• Task objective
Your task is to repeat the lines below exactly, excluding any pictures they contain.

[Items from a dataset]
--

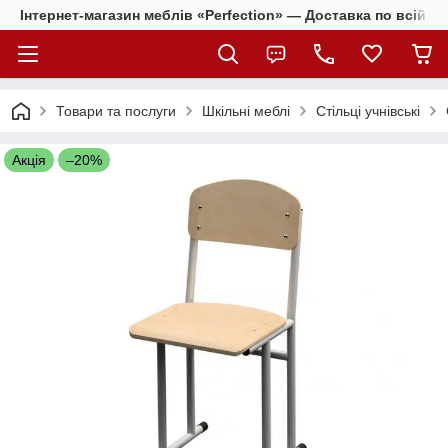
Інтернет-магазин меблів «Perfection» — Доставка по всій Ук
Товари та послуги
Шкільні меблі
Стільці учнівські
Акція
–20%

--

• Answer below
Інтернет-магазин меблів «Perfection» — Доставка по всій Ук
Товари та послуги
Шкільні меблі
Стільці учнівські
Акція
–20%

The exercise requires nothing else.